COURT OF APPEAL FOR ONTARIO
DATE: 20000619
DOCKET: C31996
RE: HER MAJESTY THE QUEEN (Respondent) and M. T.
(Appellant)
BEFORE: CATZMAN, WEILER AND FELDMAN JJ.A.
COUNSEL: Gregory Lafontaine, for the appellant
Leslie Paine, for the respondent
HEARD: June 13, 2000
On appeal from the conviction of Caputo J. dated February 14,
1999.
E N D O R S E M E N T
[1] We agree that the trial judge was not entitled to use prior
consistent statements of the claimant to bolster her credibility
in response to an allegation of recent fabrication. However, in
our view the trial judge did not do that in this case. Rather,
he drew an inference from the evidence and, in particular, from
the inconsistencies which were brought out in evidence by defence
counsel, that those were all of the inconsistencies in the
complainant’s evidence and that, in the balance of her statements
and testimony, she was consistent.
[2] In making the findings of consistency, the trial judge did
not use those consistencies as a make-weight in favour of the
credibility of the complainant, but only to delineate the areas
of recent fabrication alleged for which he was bound to consider
the complainant’s explanation in assessing her credibility and in
making his findings.
[3] With respect to the trial judge’s finding of attempted anal
intercourse, that finding was not unreasonable having regard to
the plaintiff’s own description of that event in her testimony at
the trial and to the nature of the medical evidence on that
issue.
[4] We do not agree that the trial judge committed the error of
reversing the onus when he noted in his reasons that the
appellant had been unable to explain certain incriminating
aspects of the physical evidence, such as the torn brassiere,
found at the scene. The trial judge was not obliging the
appellant to explain these pieces of evidence but only giving him
an opportunity to raise a reasonable doubt by his explanation.

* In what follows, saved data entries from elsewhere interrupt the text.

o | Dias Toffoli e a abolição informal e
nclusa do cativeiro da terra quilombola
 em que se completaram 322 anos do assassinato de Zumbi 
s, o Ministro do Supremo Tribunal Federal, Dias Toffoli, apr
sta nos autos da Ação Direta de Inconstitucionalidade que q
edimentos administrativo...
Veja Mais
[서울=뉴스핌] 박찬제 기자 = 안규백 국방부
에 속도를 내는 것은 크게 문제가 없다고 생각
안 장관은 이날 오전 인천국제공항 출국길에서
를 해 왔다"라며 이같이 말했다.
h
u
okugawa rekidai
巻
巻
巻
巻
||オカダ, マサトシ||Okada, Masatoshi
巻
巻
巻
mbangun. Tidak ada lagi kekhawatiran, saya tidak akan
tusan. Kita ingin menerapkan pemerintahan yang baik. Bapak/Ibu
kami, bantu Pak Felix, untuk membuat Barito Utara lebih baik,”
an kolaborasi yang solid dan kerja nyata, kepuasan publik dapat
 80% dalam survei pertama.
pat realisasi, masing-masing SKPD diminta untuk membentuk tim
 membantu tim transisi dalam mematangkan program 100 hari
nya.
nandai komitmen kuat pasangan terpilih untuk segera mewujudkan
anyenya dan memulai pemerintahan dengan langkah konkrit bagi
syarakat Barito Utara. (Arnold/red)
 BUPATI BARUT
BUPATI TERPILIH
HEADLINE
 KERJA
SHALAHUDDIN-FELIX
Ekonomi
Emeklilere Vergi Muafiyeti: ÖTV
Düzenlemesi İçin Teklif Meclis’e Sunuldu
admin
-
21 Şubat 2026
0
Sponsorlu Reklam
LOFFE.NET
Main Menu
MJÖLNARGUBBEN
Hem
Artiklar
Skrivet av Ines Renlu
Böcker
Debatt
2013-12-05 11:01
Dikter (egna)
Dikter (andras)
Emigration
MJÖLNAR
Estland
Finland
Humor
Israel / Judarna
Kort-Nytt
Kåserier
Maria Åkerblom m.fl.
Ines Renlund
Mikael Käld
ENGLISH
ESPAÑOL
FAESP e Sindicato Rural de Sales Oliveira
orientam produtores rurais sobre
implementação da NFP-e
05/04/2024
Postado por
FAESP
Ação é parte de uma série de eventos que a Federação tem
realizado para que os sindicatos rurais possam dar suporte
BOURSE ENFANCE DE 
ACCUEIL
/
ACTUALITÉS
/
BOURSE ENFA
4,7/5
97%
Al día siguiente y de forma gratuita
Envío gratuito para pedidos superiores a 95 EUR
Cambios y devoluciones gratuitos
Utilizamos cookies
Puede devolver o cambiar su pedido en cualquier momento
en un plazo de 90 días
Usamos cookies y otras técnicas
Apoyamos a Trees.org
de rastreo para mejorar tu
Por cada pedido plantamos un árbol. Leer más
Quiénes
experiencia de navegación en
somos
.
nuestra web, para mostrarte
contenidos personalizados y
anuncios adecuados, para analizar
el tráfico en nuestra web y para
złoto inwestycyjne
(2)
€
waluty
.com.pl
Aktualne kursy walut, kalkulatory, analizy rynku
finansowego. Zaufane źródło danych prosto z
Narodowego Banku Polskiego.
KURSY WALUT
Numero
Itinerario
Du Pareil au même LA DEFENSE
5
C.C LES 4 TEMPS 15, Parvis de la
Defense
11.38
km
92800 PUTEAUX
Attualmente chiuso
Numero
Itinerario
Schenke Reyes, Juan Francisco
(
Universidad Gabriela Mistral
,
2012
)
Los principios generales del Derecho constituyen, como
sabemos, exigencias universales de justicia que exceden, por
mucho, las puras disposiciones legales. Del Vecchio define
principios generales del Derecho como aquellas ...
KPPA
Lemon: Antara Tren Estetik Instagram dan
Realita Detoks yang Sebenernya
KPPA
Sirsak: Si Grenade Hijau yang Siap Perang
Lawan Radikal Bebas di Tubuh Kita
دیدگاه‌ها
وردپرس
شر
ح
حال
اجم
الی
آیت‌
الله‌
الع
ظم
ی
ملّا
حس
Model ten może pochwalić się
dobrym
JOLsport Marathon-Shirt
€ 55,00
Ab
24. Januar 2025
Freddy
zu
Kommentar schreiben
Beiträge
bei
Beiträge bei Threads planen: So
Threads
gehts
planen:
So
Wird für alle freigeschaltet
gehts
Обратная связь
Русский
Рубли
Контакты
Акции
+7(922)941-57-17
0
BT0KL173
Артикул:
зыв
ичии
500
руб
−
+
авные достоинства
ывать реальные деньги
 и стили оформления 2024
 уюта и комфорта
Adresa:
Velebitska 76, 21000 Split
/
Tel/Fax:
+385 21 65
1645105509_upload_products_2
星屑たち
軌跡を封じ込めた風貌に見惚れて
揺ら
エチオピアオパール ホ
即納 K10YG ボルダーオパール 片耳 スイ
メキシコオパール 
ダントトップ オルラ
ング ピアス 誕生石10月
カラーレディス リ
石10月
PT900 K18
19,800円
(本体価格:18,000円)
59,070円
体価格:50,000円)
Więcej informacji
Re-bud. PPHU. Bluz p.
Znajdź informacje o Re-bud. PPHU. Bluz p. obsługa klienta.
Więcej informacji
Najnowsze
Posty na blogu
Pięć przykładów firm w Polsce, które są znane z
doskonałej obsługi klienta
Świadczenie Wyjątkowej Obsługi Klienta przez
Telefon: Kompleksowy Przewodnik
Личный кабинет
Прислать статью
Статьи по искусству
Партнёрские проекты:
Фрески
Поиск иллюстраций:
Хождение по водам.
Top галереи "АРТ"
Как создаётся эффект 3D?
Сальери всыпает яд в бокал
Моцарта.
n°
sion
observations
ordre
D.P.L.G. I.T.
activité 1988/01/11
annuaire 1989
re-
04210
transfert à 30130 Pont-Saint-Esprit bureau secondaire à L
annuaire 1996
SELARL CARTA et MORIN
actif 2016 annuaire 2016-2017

This was a case where the appellant admitted intercourse and the
defence was consent. Therefore, items of physical evidence which
spoke to a non- consensual encounter would be evidence against
the appellant unless there was an explanation which cast doubt on
their probative value or significance. This conduct by the trial
judge did not amount to a reversal of onus.
[5] In the result, the appeal is dismissed.